China Girls' Mathematical Olympiad

We use the dyadic representations of $\sqrt{2008}$ and $\sqrt{2009}$: $$\sqrt{2008}=\overline{01}1100.\overline{a_1}{a}_2\cdots \overline{(2)},\sqrt{2009}=\overline{01}1100.b_1{b}_2\cdots \overline{(2)}.$$ First, we prove that there are infinitely many even numbers by contradiction. Suppose that there are only finitely many even numbers in the sequence. Then there exists a positive integer $N$, and for every positive integer $n>N$, $f_n$ must be odd. We consider $n_1=N+1$, $n_2=N+2$, .... We observe that in dyadic representation $$f_{n_i}={\overline{101100b_1{b}_2\cdots b_{n_i}}}_{(2)}+{\overline{101100a_1{a}_2\cdots a_{n_i}}}_{(2)}$$ This number is equal to $b_{n_i}+a_{n_i}$ modulo 2. As $f_{n_i}$ is odd, we have $\{b_{n_i},a_{n_i}\}=\{0,1\}$. Hence, $$\sqrt{2008}+\sqrt{2009}={\overline{1011001.c_1{c}_2\cdots c_{N-1}111\cdots }}_{(2)}$$ Therefore, $\sqrt{2008}+\sqrt{2009}$ must be rational, which is impossible, as we know that it is irrational. Hence, our hypothesis must be wrong, which proves the existence of infinitely many even numbers in the sequence.

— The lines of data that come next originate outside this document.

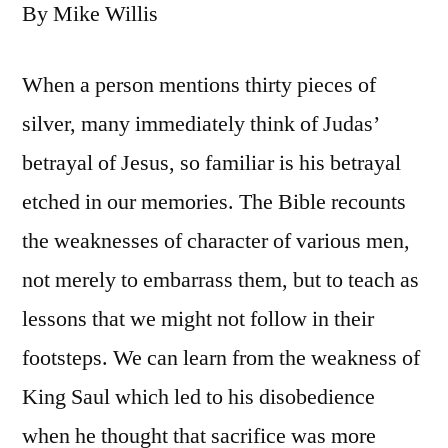
By Mike Willis
When a person mentions thirty pieces of
silver, many immediately think of Judas’
betrayal of Jesus, so familiar is his betrayal
etched in our memories. The Bible recounts
the weaknesses of character of various men,
not merely to embarrass them, but to teach as
lessons that we might not follow in their
footsteps. We can learn from the weakness of
King Saul which led to his disobedience
when he thought that sacrifice was more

In a similar way we can prove the existence of infinitely many odd numbers in the sequence. Let $$g_n=[2^n\sqrt{2009}]-[2^n\sqrt{2008}],$$ apparently $g_n$ and $f_n$ have the same parity. Hence, for $n>N$, $g_n$ is even. We observe also that in dyadic representation $$g_{n_i}={\overline{101100b_1{b}_2\cdots b_{n_i}}}_{(2)}-{\overline{101100a_1{a}_2\cdots a_{n_i}}}_{(2)}$$ This number is equal to $b_{n_i}-a_{n_i}$ modulo 2. As $g_{n_i}$ is odd, we have $b_{n_i}=a_{n_i}$. Thus, $$\sqrt{2009}-\sqrt{2008}={\overline{0.d_1{d}_2\cdots d_{N-1}000\cdots }}_{(2)}$$ and this would imply the rationality of $\sqrt{2009}-\sqrt{2008}$, which is impossible. Hence, there are infinitely many odd numbers in the sequence.